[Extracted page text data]
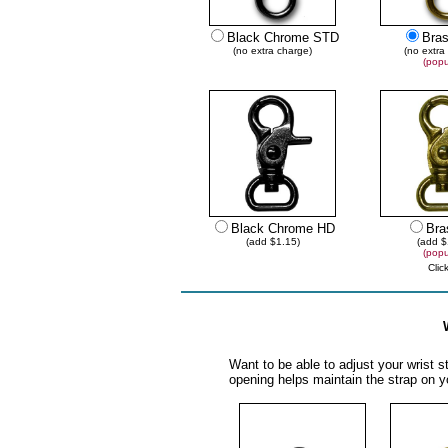
Black Chrome STD
Bra
(no extra charge)
(no extra
(popu
Black Chrome HD
Bra
(add $1.15)
(add $
(popu
Clic
Want to be able to adjust your wrist st
opening helps maintain the strap on yo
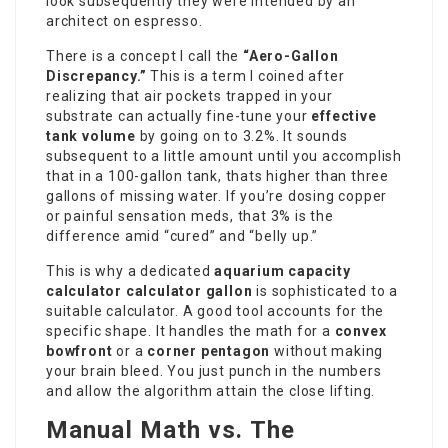
look subsequently they were intended by an
architect on espresso.
There is a concept I call the
“Aero-Gallon
Discrepancy.”
This is a term I coined after
realizing that air pockets trapped in your
substrate can actually fine-tune your
effective
tank volume
by going on to 3.2%. It sounds
subsequent to a little amount until you accomplish
that in a 100-gallon tank, thats higher than three
gallons of
missing water
. If you’re dosing copper
or painful sensation meds, that 3% is the
difference amid “cured” and “belly up.”
This is why a dedicated
aquarium capacity
calculator
calculator gallon
is sophisticated to a
suitable calculator. A good tool accounts for the
specific shape. It handles the math for a
convex
bowfront
or a
corner pentagon
without making
your brain bleed. You just punch in the numbers
and allow the algorithm attain the close lifting.
Manual Math vs. The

• **EXERCISE DETAILS**
The lines from the one containing "This is why a dedicated" through the last line of the records are the answer; set them down exactly and add nothing.

• **RESPONSE AREA**
This is why a dedicated
aquarium capacity
calculator
calculator gallon
is sophisticated to a
suitable calculator. A good tool accounts for the
specific shape. It handles the math for a
convex
bowfront
or a
corner pentagon
without making
your brain bleed. You just punch in the numbers
and allow the algorithm attain the close lifting.
Manual Math vs. The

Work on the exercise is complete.